In 2000 KKR hired former Boston Consulting Group executive Dean Nelson to form KKR Capstone, a consulting group which works on operational improvements within KKR’s portfolio companies.
De Ochoa described the 100-day plan as “the hinge between the investment case and management, so how to make things real and measurable”.
Discussing the way value creation plans have evolved in recent years, de Ochoa said that although the topics may have changed – for example, an increased focus on digital capabilities – the fundamentals remain constant.
“The essence of the plan is still the same,” he said. “It’s how you can convert an investment case which has been approved in an [investment committee] somewhere and make that an operational plan that you can actually measure on a periodic basis.”

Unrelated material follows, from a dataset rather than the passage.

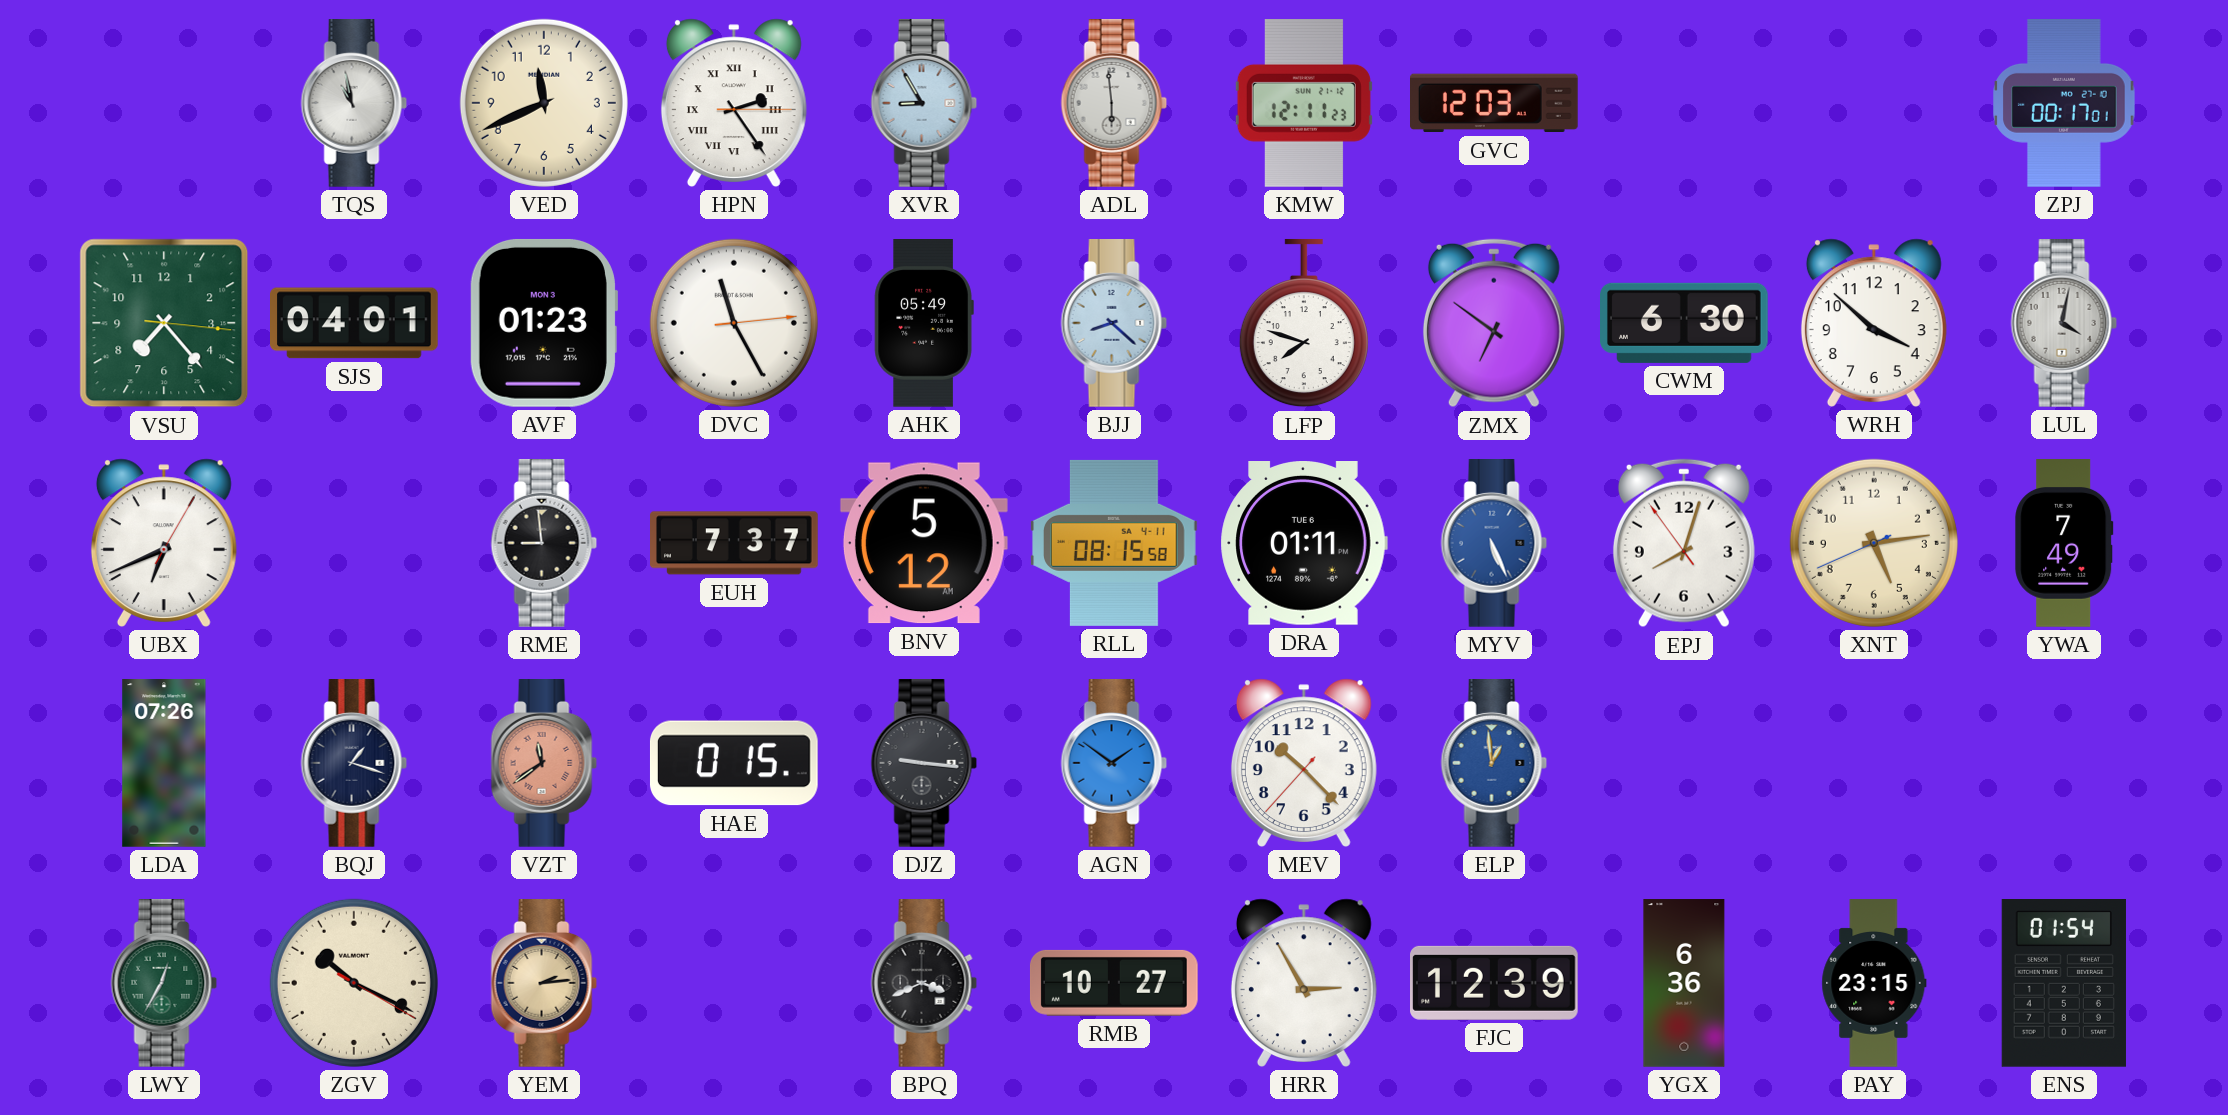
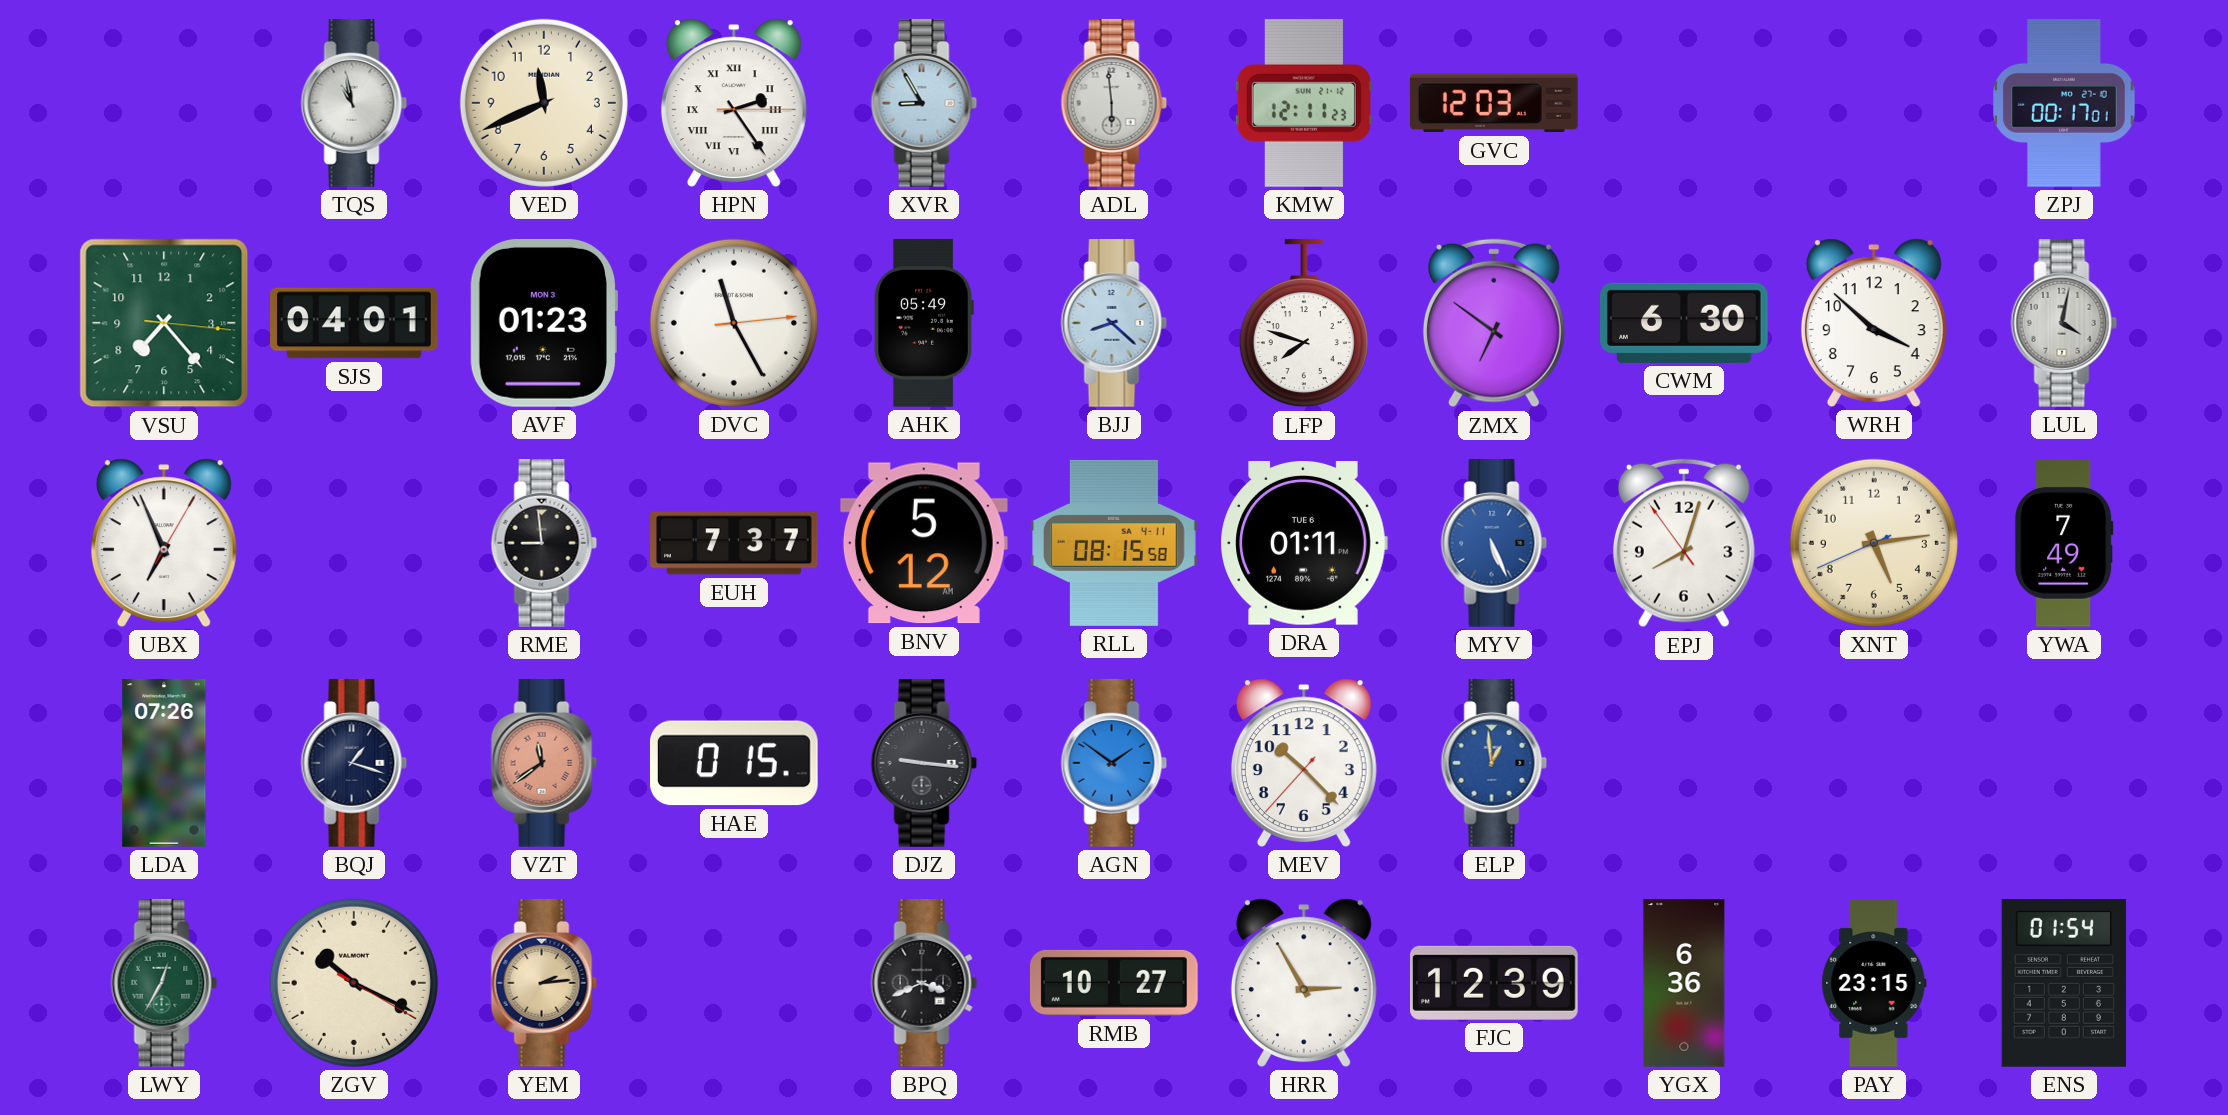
UBX: 6:41 -> 6:56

A significant change at KKR Capstone – and one echoed by speakers earlier in the day from BC Partners, CVC Capital Partners and Cinven – is operations teams getting involved in deals earlier in the process.
“The way we’ve set up the KKR Capstone team now is that 25-30 percent of the team now dedicates their capacity to due diligence, once it’s in a phase where there’s a good degree of certainty that the deal’s going to happen,” de Ochoa said.
Fellow panellist Stefano Santarelli, a portfolio management senior principle at Teachers’ Private Capital, part of Ontario Teachers’ Pension Plan, said there was little difference between the operational capabilities of the pension fund’s direct investment team and that of traditional private equity firms.
“Obviously we’ve doubled our portfolio team size in the last couple of years, and it’s still evolving, but I think the must haves that we really try to deploy against our portfolio – value creation plan, talent, governance – I think the play-book is quite similar.”
However, Marcus Brennecke, partner and head of equity for the DACH region at EQT, said the depth of the networks and breadth of experience fund managers bring is tough to replicate.
EQT works with a network of 300 industry advisors, one of whom will be appointed as board chair at each of its portfolio companies. The board chair will be invited to invest in both the portfolio company itself and also the EQT funds. Each of these industrialists, which the firm knows personally, are trained by EQT, Brennecke said.
“We train them [in] how our value creation plans have developed, on our different levers,” he said.
“A chairman of a portfolio company would always be someone with whom we have worked a couple of times already. So that’s something different, and it’s not so easily and so quickly replicated in a short period of time.”